[TASK GOAL]
Count the lines below containing "window"; state the number only.

[SUPPLIED RECORDS]
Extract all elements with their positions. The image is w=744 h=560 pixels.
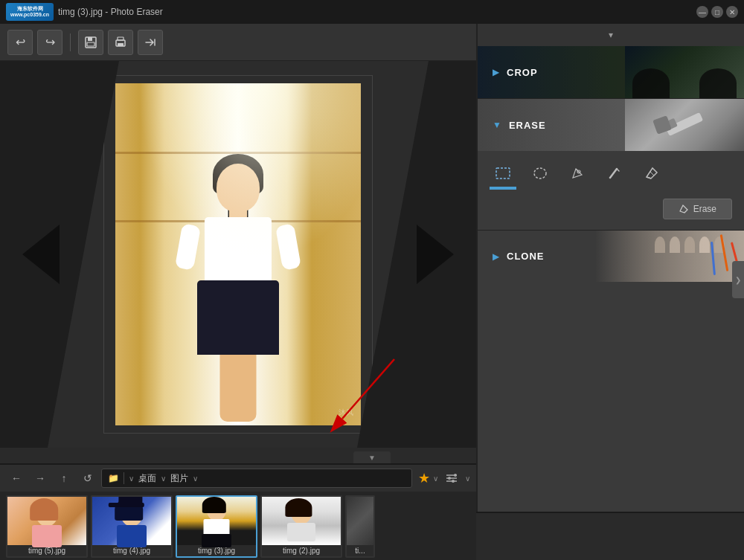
marker-tool[interactable] xyxy=(601,160,628,187)
section-erase: ▼ ERASE xyxy=(478,98,744,230)
clone-label-row: ▶ CLONE xyxy=(478,231,545,282)
app-logo: 海东软件网www.pc0359.cn xyxy=(6,3,54,21)
eraser-tool[interactable] xyxy=(638,160,665,187)
path-display: 📁 ∨ 桌面 ∨ 图片 ∨ xyxy=(101,469,412,488)
favorites-button[interactable]: ★ xyxy=(418,470,430,486)
erase-button-label: Erase xyxy=(693,204,716,214)
thumb1-bg xyxy=(7,497,86,545)
thumb2-bg xyxy=(92,497,171,545)
side-toggle-icon: ❯ xyxy=(735,276,741,284)
svg-point-12 xyxy=(454,474,457,477)
close-button[interactable]: ✕ xyxy=(726,6,738,18)
crop-label-row: ▶ CROP xyxy=(478,46,538,98)
window-controls: — □ ✕ xyxy=(696,6,738,18)
path-sep-left xyxy=(124,472,124,484)
thumbnail-item-4[interactable]: timg (4).jpg xyxy=(91,495,173,558)
stamp-3 xyxy=(684,236,695,253)
forward-button[interactable]: → xyxy=(30,468,51,489)
thumb-img-4 xyxy=(92,497,171,545)
save-button[interactable] xyxy=(78,30,103,55)
svg-point-13 xyxy=(448,477,451,480)
window-title: timg (3).jpg - Photo Eraser xyxy=(58,7,163,17)
folder-icon: 📁 xyxy=(108,473,119,483)
bottom-toggle-icon: ▼ xyxy=(368,454,376,462)
svg-rect-4 xyxy=(118,37,124,40)
view-options-button[interactable] xyxy=(441,468,462,489)
clone-expand-arrow: ▶ xyxy=(493,251,499,262)
action-sep: ∨ xyxy=(433,474,438,483)
refresh-button[interactable]: ↺ xyxy=(77,468,98,489)
crop-hand-right xyxy=(699,68,737,98)
titlebar-left: 海东软件网www.pc0359.cn timg (3).jpg - Photo … xyxy=(6,3,163,21)
thumb5-bg xyxy=(345,497,375,545)
lasso-select-tool[interactable] xyxy=(527,160,554,187)
up-button[interactable]: ↑ xyxy=(54,468,74,489)
back-button[interactable]: ← xyxy=(6,468,27,489)
svg-rect-6 xyxy=(496,168,510,178)
undo-button[interactable]: ↩ xyxy=(7,30,33,55)
svg-point-7 xyxy=(534,168,546,178)
bottom-panel-toggle[interactable]: ▼ xyxy=(353,451,391,463)
thumbnail-item-3[interactable]: timg (3).jpg xyxy=(176,495,257,558)
thumb4-bg xyxy=(262,497,341,545)
path-sep2: ∨ xyxy=(161,474,166,483)
maximize-button[interactable]: □ xyxy=(711,6,723,18)
light-effect xyxy=(115,83,361,289)
erase-thumbnail xyxy=(625,99,744,151)
share-button[interactable] xyxy=(138,30,163,55)
panel-side-toggle[interactable]: ❯ xyxy=(732,261,744,298)
canvas-bg-left xyxy=(0,61,119,448)
thumb-img-4b xyxy=(262,497,341,545)
main-toolbar: ↩ ↪ xyxy=(0,24,476,61)
bottom-right-panel xyxy=(476,512,744,560)
erase-tools-row xyxy=(478,151,744,193)
path-sep1: ∨ xyxy=(129,474,134,483)
erase-expand-arrow: ▼ xyxy=(493,120,501,130)
crop-hand-left xyxy=(632,68,670,98)
images-label: 图片 xyxy=(170,472,188,485)
redo-button[interactable]: ↪ xyxy=(37,30,62,55)
thumbnail-item-1[interactable]: ti... xyxy=(345,495,375,558)
panel-toggle-icon: ▾ xyxy=(609,30,613,40)
filmstrip-toolbar: ← → ↑ ↺ 📁 ∨ 桌面 ∨ 图片 ∨ ★ ∨ xyxy=(0,465,476,492)
svg-rect-1 xyxy=(88,37,92,41)
rect-select-tool[interactable] xyxy=(490,160,516,187)
figure-skirt xyxy=(197,280,279,355)
photo-watermark: 沐风 xyxy=(339,408,353,418)
filmstrip-bar: ← → ↑ ↺ 📁 ∨ 桌面 ∨ 图片 ∨ ★ ∨ xyxy=(0,463,476,560)
erase-button[interactable]: Erase xyxy=(663,199,732,219)
erase-header[interactable]: ▼ ERASE xyxy=(478,99,744,151)
minimize-button[interactable]: — xyxy=(696,6,708,18)
thumb-label-2: timg (2).jpg xyxy=(262,545,341,556)
print-button[interactable] xyxy=(108,30,133,55)
section-crop[interactable]: ▶ CROP xyxy=(478,46,744,98)
action-sep2: ∨ xyxy=(465,474,470,483)
thumb-label-1: ti... xyxy=(347,545,373,556)
thumbnail-item-2[interactable]: timg (2).jpg xyxy=(260,495,342,558)
thumb-img-1 xyxy=(345,497,375,545)
svg-point-14 xyxy=(452,480,455,483)
thumbnails-row: timg (5).jpg timg (4).jpg xyxy=(0,492,476,560)
pen-tool[interactable] xyxy=(564,160,591,187)
thumb-img-3 xyxy=(177,497,256,545)
crop-section-title: CROP xyxy=(507,67,538,78)
stamp-2 xyxy=(670,236,680,253)
thumb-img-5 xyxy=(7,497,86,545)
clone-section-title: CLONE xyxy=(507,251,545,262)
panel-dropdown-toggle[interactable]: ▾ xyxy=(478,24,744,46)
svg-rect-5 xyxy=(118,43,124,46)
figure-leg-right xyxy=(231,347,257,422)
toolbar-separator-1 xyxy=(70,33,71,51)
erase-label-row: ▼ ERASE xyxy=(478,99,546,151)
thumb3-bg xyxy=(177,497,256,545)
crop-expand-arrow: ▶ xyxy=(493,67,499,77)
canvas-area[interactable]: 沐风 xyxy=(0,61,476,448)
thumbnail-item-5[interactable]: timg (5).jpg xyxy=(6,495,88,558)
clone-thumbnail xyxy=(595,231,744,282)
photo-content xyxy=(115,83,361,425)
stamp-1 xyxy=(655,236,665,253)
section-clone[interactable]: ▶ CLONE xyxy=(478,230,744,282)
canvas-arrow-left xyxy=(22,225,60,284)
canvas-arrow-right xyxy=(417,225,454,284)
path-sep3: ∨ xyxy=(193,474,198,483)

[RESPONSE]
2